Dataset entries
★ ★ ★ ★
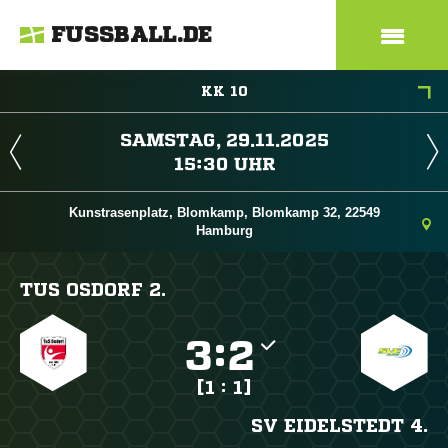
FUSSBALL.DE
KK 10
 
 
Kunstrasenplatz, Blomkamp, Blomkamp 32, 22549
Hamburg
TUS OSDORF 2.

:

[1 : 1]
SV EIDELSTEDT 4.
★ ★ ★ ★
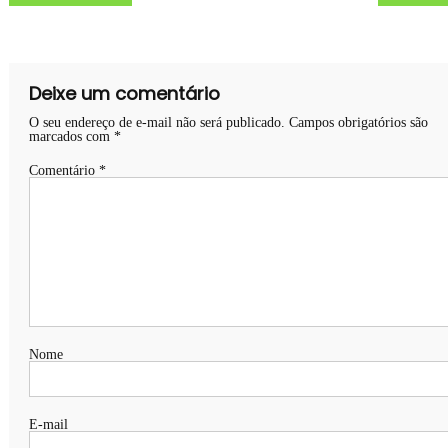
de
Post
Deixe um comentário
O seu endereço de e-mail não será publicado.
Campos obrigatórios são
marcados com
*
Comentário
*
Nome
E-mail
★ ★ ★ ★
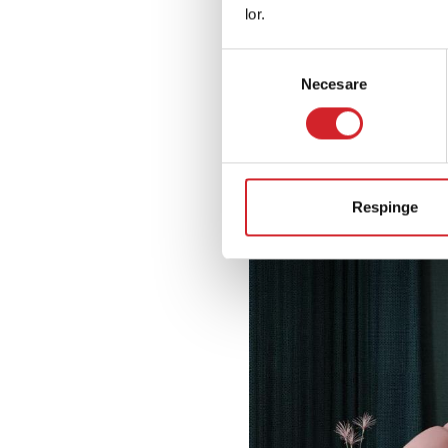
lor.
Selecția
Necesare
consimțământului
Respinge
★ ★ ★ ★
* _Exercise description_
Every line that contains the string "mail" should be returned from the data.

* _Exercise answer_
O seu endereço de e-mail não será publicado.
E-mail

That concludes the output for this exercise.